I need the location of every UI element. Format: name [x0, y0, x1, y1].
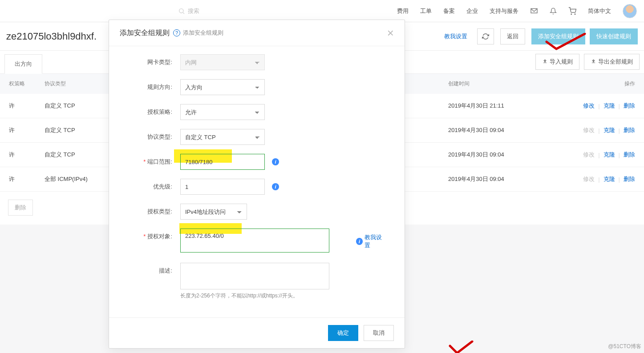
label-nic: 网卡类型:	[127, 54, 180, 66]
nav-beian[interactable]: 备案	[443, 7, 455, 15]
cell-protocol: 自定义 TCP	[36, 118, 116, 143]
import-rule-label: 导入规则	[550, 58, 573, 66]
cell-protocol: 自定义 TCP	[36, 94, 116, 118]
instance-id: ze21075lo3bhl9dhxf.	[6, 31, 97, 42]
label-protocol: 协议类型:	[127, 129, 180, 141]
topbar: 搜索 费用 工单 备案 企业 支持与服务 简体中文	[0, 0, 644, 22]
modal-header: 添加安全组规则 ? 添加安全组规则 ×	[109, 20, 405, 46]
modal-subtitle: 添加安全组规则	[183, 29, 223, 37]
protocol-select[interactable]: 自定义 TCP	[180, 129, 265, 145]
label-auth-obj: 授权对象:	[127, 229, 180, 241]
modal-footer: 确定 取消	[109, 317, 405, 348]
nav-ticket[interactable]: 工单	[420, 7, 432, 15]
label-port: 端口范围:	[127, 154, 180, 166]
policy-select[interactable]: 允许	[180, 104, 265, 120]
search-box[interactable]: 搜索	[178, 7, 199, 15]
cell-policy: 许	[0, 167, 36, 192]
th-actions: 操作	[546, 74, 644, 94]
action-delete[interactable]: 删除	[624, 151, 635, 159]
label-policy: 授权策略:	[127, 104, 180, 116]
nav-fee[interactable]: 费用	[397, 7, 409, 15]
avatar[interactable]	[623, 4, 637, 18]
ok-button[interactable]: 确定	[328, 325, 358, 341]
cell-created: 2019年4月30日 09:04	[439, 167, 546, 192]
auth-type-select[interactable]: IPv4地址段访问	[180, 204, 247, 220]
export-rule-label: 导出全部规则	[598, 58, 633, 66]
cell-created: 2019年4月30日 21:11	[439, 94, 546, 118]
back-button[interactable]: 返回	[500, 28, 525, 44]
teach-link-inline[interactable]: i 教我设置	[356, 233, 387, 249]
action-clone[interactable]: 克隆	[603, 126, 615, 134]
th-created: 创建时间	[439, 74, 546, 94]
port-input[interactable]	[180, 154, 265, 170]
bell-icon[interactable]	[550, 7, 557, 15]
action-clone[interactable]: 克隆	[603, 102, 615, 110]
cell-protocol: 自定义 TCP	[36, 143, 116, 167]
cell-policy: 许	[0, 94, 36, 118]
refresh-icon	[482, 33, 489, 40]
desc-input[interactable]	[180, 263, 329, 289]
svg-point-0	[179, 8, 183, 12]
cell-policy: 许	[0, 118, 36, 143]
action-edit: 修改	[583, 175, 595, 183]
nav-enterprise[interactable]: 企业	[466, 7, 478, 15]
cancel-button[interactable]: 取消	[364, 325, 394, 341]
info-icon: i	[356, 238, 363, 245]
action-edit: 修改	[583, 126, 595, 134]
tab-out-direction[interactable]: 出方向	[4, 54, 42, 74]
refresh-button[interactable]	[477, 28, 494, 44]
teach-link-label: 教我设置	[365, 233, 387, 249]
desc-hint: 长度为2-256个字符，不能以http://或https://开头。	[180, 292, 329, 300]
label-direction: 规则方向:	[127, 79, 180, 91]
console-icon[interactable]	[530, 8, 538, 14]
info-icon[interactable]: i	[272, 158, 279, 165]
action-delete[interactable]: 删除	[624, 102, 635, 110]
cell-policy: 许	[0, 143, 36, 167]
add-rule-modal: 添加安全组规则 ? 添加安全组规则 × 网卡类型: 内网 规则方向: 入方向 授…	[109, 20, 405, 349]
action-edit[interactable]: 修改	[583, 102, 595, 110]
check-annotation-icon	[447, 341, 474, 353]
lang-label[interactable]: 简体中文	[588, 7, 611, 15]
cell-protocol: 全部 ICMP(IPv4)	[36, 167, 116, 192]
action-delete[interactable]: 删除	[624, 126, 635, 134]
modal-title: 添加安全组规则	[120, 28, 170, 38]
label-desc: 描述:	[127, 263, 180, 275]
cart-icon[interactable]	[568, 7, 576, 15]
nav-support[interactable]: 支持与服务	[490, 7, 518, 15]
top-links: 费用 工单 备案 企业 支持与服务 简体中文	[397, 4, 637, 18]
action-clone[interactable]: 克隆	[603, 151, 615, 159]
bulk-delete-button: 删除	[8, 200, 33, 216]
priority-input[interactable]	[180, 179, 265, 195]
action-clone[interactable]: 克隆	[603, 175, 615, 183]
svg-line-1	[183, 12, 184, 14]
upload-icon	[542, 58, 548, 65]
cell-created: 2019年4月30日 09:04	[439, 118, 546, 143]
nic-select: 内网	[180, 54, 265, 70]
auth-obj-input[interactable]	[180, 229, 329, 253]
close-icon[interactable]: ×	[387, 27, 394, 39]
quick-rule-button[interactable]: 快速创建规则	[590, 28, 638, 44]
add-rule-button[interactable]: 添加安全组规则	[531, 28, 585, 44]
action-delete[interactable]: 删除	[624, 175, 635, 183]
export-rule-button[interactable]: 导出全部规则	[584, 54, 640, 70]
label-priority: 优先级:	[127, 179, 180, 191]
direction-select[interactable]: 入方向	[180, 79, 265, 95]
search-placeholder: 搜索	[188, 7, 199, 15]
info-icon[interactable]: i	[272, 183, 279, 190]
svg-point-3	[571, 14, 572, 15]
label-auth-type: 授权类型:	[127, 204, 180, 216]
cell-created: 2019年4月30日 09:04	[439, 143, 546, 167]
action-edit: 修改	[583, 151, 595, 159]
watermark: @51CTO博客	[608, 343, 641, 350]
svg-point-4	[575, 14, 575, 15]
upload-icon	[591, 58, 596, 65]
import-rule-button[interactable]: 导入规则	[535, 54, 579, 70]
th-policy: 权策略	[0, 74, 36, 94]
th-protocol: 协议类型	[36, 74, 116, 94]
help-icon[interactable]: ?	[173, 29, 180, 36]
search-icon	[178, 8, 185, 15]
modal-body: 网卡类型: 内网 规则方向: 入方向 授权策略: 允许	[109, 46, 405, 317]
teach-link[interactable]: 教我设置	[444, 32, 467, 40]
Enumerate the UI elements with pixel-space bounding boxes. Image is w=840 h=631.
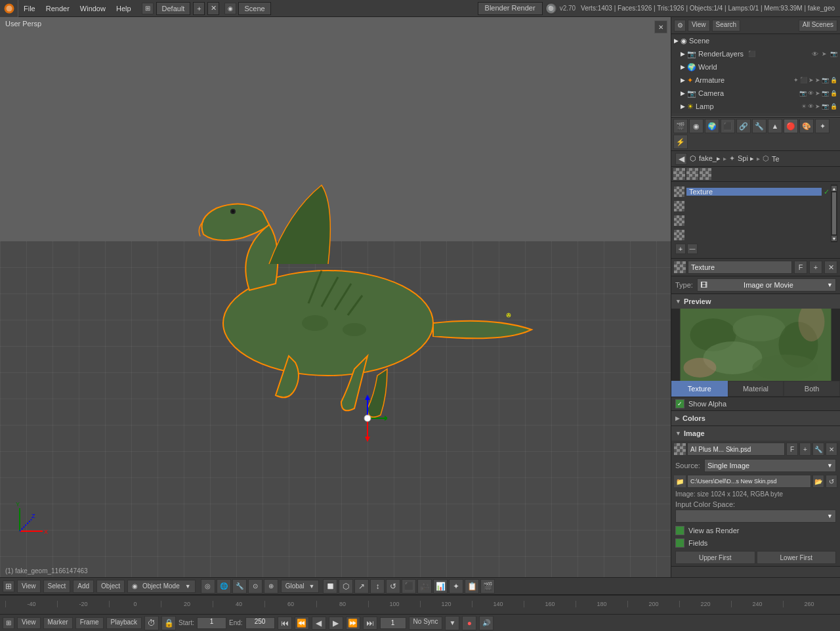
preview-tab-material[interactable]: Material xyxy=(728,381,784,397)
slot-minus-icon[interactable]: — xyxy=(687,244,698,254)
proportional-icon[interactable]: ⊙ xyxy=(248,579,262,594)
preview-tab-both[interactable]: Both xyxy=(784,381,840,397)
tool8-icon[interactable]: 📊 xyxy=(433,579,448,594)
select-menu[interactable]: Select xyxy=(43,580,71,593)
colors-header[interactable]: ▶ Colors xyxy=(671,411,840,425)
outliner-settings-icon[interactable]: ⚙ xyxy=(674,20,686,32)
no-sync-button[interactable]: No Sync xyxy=(409,617,443,630)
step-back-button[interactable]: ⏪ xyxy=(295,617,309,630)
jump-to-start-button[interactable]: ⏮ xyxy=(278,617,292,630)
prop-object-icon[interactable]: ⬛ xyxy=(721,119,735,133)
texture-slot-3[interactable] xyxy=(674,213,830,228)
start-frame-input[interactable]: 1 xyxy=(197,617,226,629)
texture-name-input[interactable] xyxy=(688,261,792,274)
texture-slot-active[interactable]: Texture ✓ xyxy=(674,185,830,199)
mode-header-icon[interactable]: ⊞ xyxy=(3,580,14,592)
prop-particles-icon[interactable]: ✦ xyxy=(815,119,830,133)
outliner-item-renderlayers[interactable]: ▶ 📷 RenderLayers ⬛ 👁 ➤ 📷 xyxy=(671,47,840,60)
texture-remove-button[interactable]: ✕ xyxy=(824,261,837,274)
tool2-icon[interactable]: ⬡ xyxy=(339,579,353,594)
image-extra-button1[interactable]: 🔧 xyxy=(812,443,824,456)
slot-scroll-thumb[interactable] xyxy=(832,192,836,234)
scene-button[interactable]: Scene xyxy=(238,2,270,15)
workspace-remove[interactable]: ✕ xyxy=(207,2,219,15)
prop-data-icon[interactable]: ▲ xyxy=(768,119,782,133)
filepath-reload-button[interactable]: ↺ xyxy=(826,475,837,488)
jump-to-end-button[interactable]: ⏭ xyxy=(363,617,377,630)
sync-arrow-icon[interactable]: ▼ xyxy=(445,616,459,630)
image-f-button[interactable]: F xyxy=(786,443,798,456)
prop-render-icon[interactable]: 🎬 xyxy=(673,119,688,133)
prop-texture-icon[interactable]: 🎨 xyxy=(799,119,814,133)
outliner-item-world[interactable]: ▶ 🌍 World xyxy=(671,60,840,74)
global-icon[interactable]: 🌐 xyxy=(217,579,231,594)
texture-slot-4[interactable] xyxy=(674,228,830,242)
tool9-icon[interactable]: ✦ xyxy=(449,579,463,594)
global-select[interactable]: Global ▼ xyxy=(281,580,320,593)
view-button[interactable]: View xyxy=(688,20,710,32)
filepath-input[interactable] xyxy=(687,475,811,488)
snap-icon[interactable]: 🔧 xyxy=(232,579,247,594)
play-back-button[interactable]: ◀ xyxy=(312,617,326,630)
tool4-icon[interactable]: ↕ xyxy=(370,579,385,594)
record-button[interactable]: ● xyxy=(462,616,476,630)
image-extra-button2[interactable]: ✕ xyxy=(826,443,837,456)
object-mode-select[interactable]: ◉ Object Mode ▼ xyxy=(127,580,196,593)
image-name-input[interactable] xyxy=(687,443,785,456)
outliner-item-lamp[interactable]: ▶ ☀ Lamp ☀ 👁 ➤ 📷 🔒 xyxy=(671,100,840,113)
timeline-view-btn[interactable]: View xyxy=(17,617,41,629)
outliner-item-camera[interactable]: ▶ 📷 Camera 📷 👁 ➤ 📷 🔒 xyxy=(671,87,840,100)
image-header[interactable]: ▼ Image xyxy=(671,426,840,441)
audio-icon[interactable]: 🔊 xyxy=(479,616,494,630)
color-space-select[interactable]: ▼ xyxy=(675,510,836,523)
engine-button[interactable]: Blender Render xyxy=(478,2,543,15)
tool10-icon[interactable]: 📋 xyxy=(465,579,479,594)
prop-material-icon[interactable]: 🔴 xyxy=(784,119,798,133)
tool7-icon[interactable]: 🎥 xyxy=(417,579,432,594)
breadcrumb-part1[interactable]: fake_▸ xyxy=(699,154,721,163)
prop-physics-icon[interactable]: ⚡ xyxy=(673,135,688,149)
source-select[interactable]: Single Image ▼ xyxy=(704,459,836,472)
slot-scroll-down[interactable]: ▼ xyxy=(831,236,837,241)
menu-render[interactable]: Render xyxy=(41,0,75,16)
texture-f-button[interactable]: F xyxy=(794,261,807,274)
timeline-frame-btn[interactable]: Frame xyxy=(75,617,104,629)
menu-help[interactable]: Help xyxy=(111,0,136,16)
play-forward-button[interactable]: ▶ xyxy=(329,617,343,630)
menu-file[interactable]: File xyxy=(18,0,41,16)
slot-add-icon[interactable]: + xyxy=(675,244,686,254)
workspace-button[interactable]: Default xyxy=(156,2,191,15)
type-select[interactable]: 🎞 Image or Movie ▼ xyxy=(697,278,836,292)
pivot2-icon[interactable]: ⊕ xyxy=(264,579,278,594)
image-new-button[interactable]: + xyxy=(799,443,811,456)
view-as-render-checkbox[interactable] xyxy=(675,526,684,535)
lower-first-button[interactable]: Lower First xyxy=(757,551,837,564)
upper-first-button[interactable]: Upper First xyxy=(675,551,755,564)
workspace-add[interactable]: + xyxy=(193,2,205,15)
outliner-item-armature[interactable]: ▶ ✦ Armature ✦ ⬛ ➤ ➤ 📷 🔒 xyxy=(671,74,840,87)
breadcrumb-part3[interactable]: Te xyxy=(772,155,780,163)
menu-window[interactable]: Window xyxy=(75,0,111,16)
filepath-browse-button[interactable]: 📂 xyxy=(812,475,824,488)
view-menu[interactable]: View xyxy=(17,580,41,593)
tool3-icon[interactable]: ↗ xyxy=(354,579,369,594)
add-menu[interactable]: Add xyxy=(73,580,94,593)
timeline-playback-btn[interactable]: Playback xyxy=(106,617,142,629)
eye-icon-renderlayer[interactable]: 👁 xyxy=(812,51,818,58)
search-button[interactable]: Search xyxy=(712,20,741,32)
preview-header[interactable]: ▼ Preview xyxy=(671,294,840,309)
timeline-header-icon[interactable]: ⊞ xyxy=(3,617,14,629)
all-scenes-button[interactable]: All Scenes xyxy=(799,20,837,32)
tool5-icon[interactable]: ↺ xyxy=(386,579,400,594)
prop-modifiers-icon[interactable]: 🔧 xyxy=(752,119,766,133)
prop-constraints-icon[interactable]: 🔗 xyxy=(736,119,751,133)
step-forward-button[interactable]: ⏩ xyxy=(346,617,360,630)
texture-slot-2[interactable] xyxy=(674,199,830,213)
outliner-item-scene[interactable]: ▶ ◉ Scene xyxy=(671,34,840,47)
prop-scene-icon[interactable]: ◉ xyxy=(689,119,704,133)
show-alpha-checkbox[interactable] xyxy=(675,399,684,408)
prop-world-icon[interactable]: 🌍 xyxy=(705,119,719,133)
texture-new-button[interactable]: + xyxy=(809,261,822,274)
timeline-marker-btn[interactable]: Marker xyxy=(43,617,73,629)
tool11-icon[interactable]: 🎬 xyxy=(480,579,495,594)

═══

• Your instructions
Look through the data above. Each line containing the word "direction" needs to be copied.

• Your solution
tab-out-direction[interactable]: 出方向	[4, 54, 42, 74]
label-direction: 规则方向:	[127, 79, 180, 91]
direction-select[interactable]: 入方向	[180, 79, 265, 95]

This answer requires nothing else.